The mission, this and every time, is complex in execution but simple in initiative: to create better lives by creating better smiles. Right now, however, the plan still hasn’t worked on Herminia. Stoic as ever, the toddler is practically stiff-arming the Austin Smiles contingent. A change of hand puppets has done nothing to alter the girl’s expression. A rubber toy with a flashing light has failed to bring a smile to Herminia’s face.

 

“Tough girl,” says volunteer Katie McFate with a laugh.

 

In deference to Herminia’s rock-star status, McFate is playing the paparazzo by snapping pictures of the girl with a digital camera. In truth, those photos will be downloaded into a computer here inside the makeshift headquarters of Austin Smiles and later printed as part of Herminia’s patient chart. Right now, though, the camera is just another failed instrument in a collective effort to coax those pearly whites.

 

And yet the mission stands: One way or another, the group from Austin will get the kid to smile.

 

***

 

At 10:05 a.m., in the hallway outside the triage room, the patients and their parents are sitting in plastic chairs against a tiled wall and waiting for their turns. Sitting on the left end of the line is Edwin Chul Tepas. Twelve years old, Edwin is scheduled for lip and palate repairs in OR 2, staffed by plastic surgeons Dr. Cameron Craven and Dr. Mahlon Kerr and their surgical team. At the moment, though, Edwin appears much less concerned with his upcoming procedures than with the colorful game on his iPad.

 

Four chairs to Edwin’s left sits nine-year-old Rigoberto Ardon Campos. He, too, appears unconcerned with his procedures, a lip repair and pharyngeal flap in OR 1 with Dr. Ned Snyder and Dr. John McFate and their team. Dressed in his surgery gown, Edwin is busy using felt-tip markers to color a coloring book.

 

Though one boy is old-school and the other new-, they share a bond more substantial than a row of chairs: Whatever their level of concern, their lives are soon to change. Scalpels will mend what brought them to the corridor this morning, one that connects triage to the ORs and the ORs to the recovery room.

 

Right now, the hallway is alive with chatter.

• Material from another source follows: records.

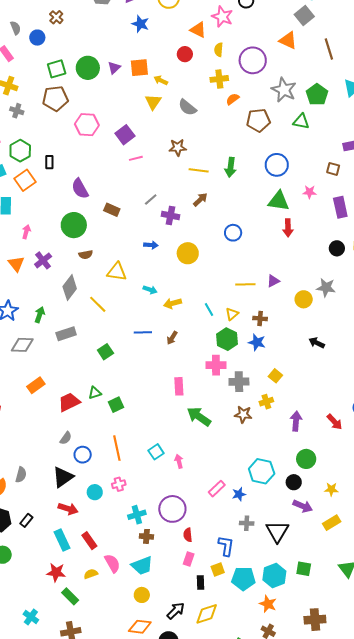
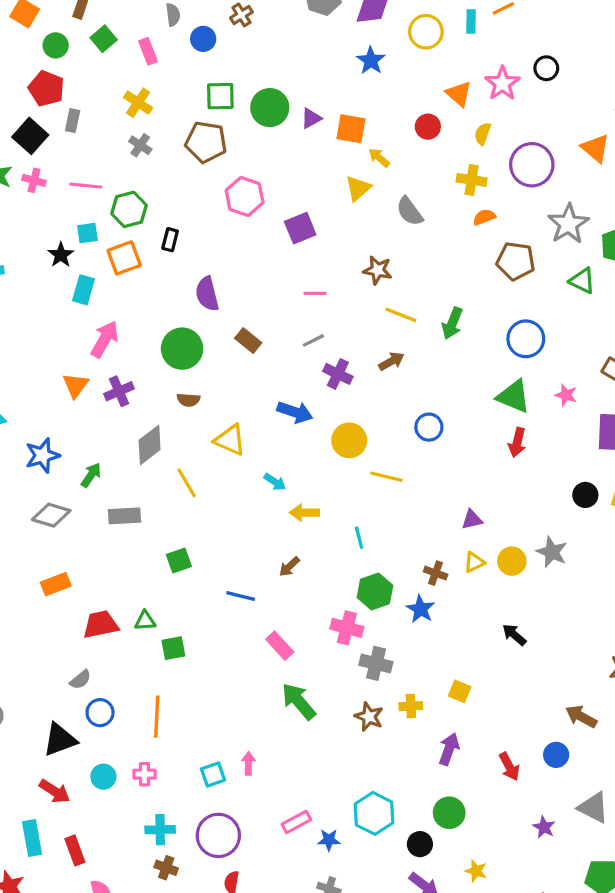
pink line: (136, 158) -> (315, 293), moved
pink arrow: (26, 232) -> (105, 339), size x1.6
blue arrow: (151, 245) -> (295, 412), size x1.5
yellow line: (245, 284) -> (386, 477), moved
yellow triangle: (232, 314) -> (474, 562), moved
blue line: (143, 332) -> (241, 596), moved
yellow square: (275, 376) -> (460, 691), moved, turned -32
pink rectangle: (179, 386) -> (280, 646), turned -54
cyan square: (156, 452) -> (213, 774), moved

Next to Rigoberto sits Daniela Burgos Aguilar, a 14-year-old slated to undergo a procedure in OR 3, with craniofacial surgeon Dr. Ray Harshbarger and craniofacial surgery fellow Dr. Sean Hill, to lengthen the lower jawbone on the left side of her face. Earlier today, in triage, Daniela took time to hug each of its half dozen volunteers and to pose for photos with them, her braces flashing silver as she smiled for a cellphone camera held by her mom, Mercedes.

 

Minutes before Daniela’s photo session, Dr. Syboney Zapata entered triage and spoke with Herminia’s mother. During the discussion, the mother lifted one of her daughter’s pigtails to reveal a dime-sized cyst above Herminia’s left ear. Dr. Zapata, a pediatric ear, nose and throat surgeon, leaned in for a look.

 

“We’ll take care of it,” said Dr. Zapata, wearing a children-of-the-world surgical cap. “That’s what we do.”

 

Herminia didn’t smile, but her mother did.

 

Now, at 10:13, Dr. McFate enters the corridor and approaches 16-month-old Mela Sangado Zaldivar and her mother. Having just completed a unilateral lip repair on Jairo Campos Treso with Dr. Snyder in OR 1, Dr. McFate leans in to caress Mela across the scalp while saying a few words to her mother. Blind and deaf since birth, Mela is scheduled for a palate repair with Dr. McFate and Dr. Snyder and a bilateral myringotomy and tube placement with Dr. Zapata, who will spend the week roving between the ORs.

 

Meanwhile, just 50 feet down the hallway, Jairo Campos Treso is being wheeled through the swinging doors of the recovery room. Twenty minutes later, the four-month-old is crying in the arms of Mayuri Patel, RN, a travel nurse now on her second medical mission. With five other registered nurses, Patel will staff the recovery room throughout the week.

 

Right now, Patel is hugging the 18-pound Jairo to her left shoulder as he continues crying. “His mama is standing right outside,” she says to RNs Maria Flores and Emilia Harris. “I told her he’s doing great.”

 

Dr. McFate steps through the swinging doors moments later to check on his recovering patient. Standing beside his wife, Katie, who has also come into the recovery room to see Jairo, he looks on as the boy cries on the nurse’s left shoulder.

 

Standing at the foot of the bed, Dr. McFate gives a smile.

 

“He’s probably like, ‘Dr. McFate took forever! I’m hungry!’”

 

Now, as Patel begins to administer liquid Tylenol to Jairo by placing a red rubber catheter gently to his lips, Dr. McFate steps closer and takes a photo of Jairo with his cellphone. He turns the phone to show the images to the man with the pocket notebook. “See?” he says happily. “It’s before and after, before and after.”

 

A swipe of the finger, from left to right, reveals the dramatic transformation.

 

“There he is before,” says Dr. McFate, having swiped once more. “I call that his Elvis look.”

 

Indeed, in the “before” photo, the left side of Jairo’s upper lip is curled dramatically, a la The King.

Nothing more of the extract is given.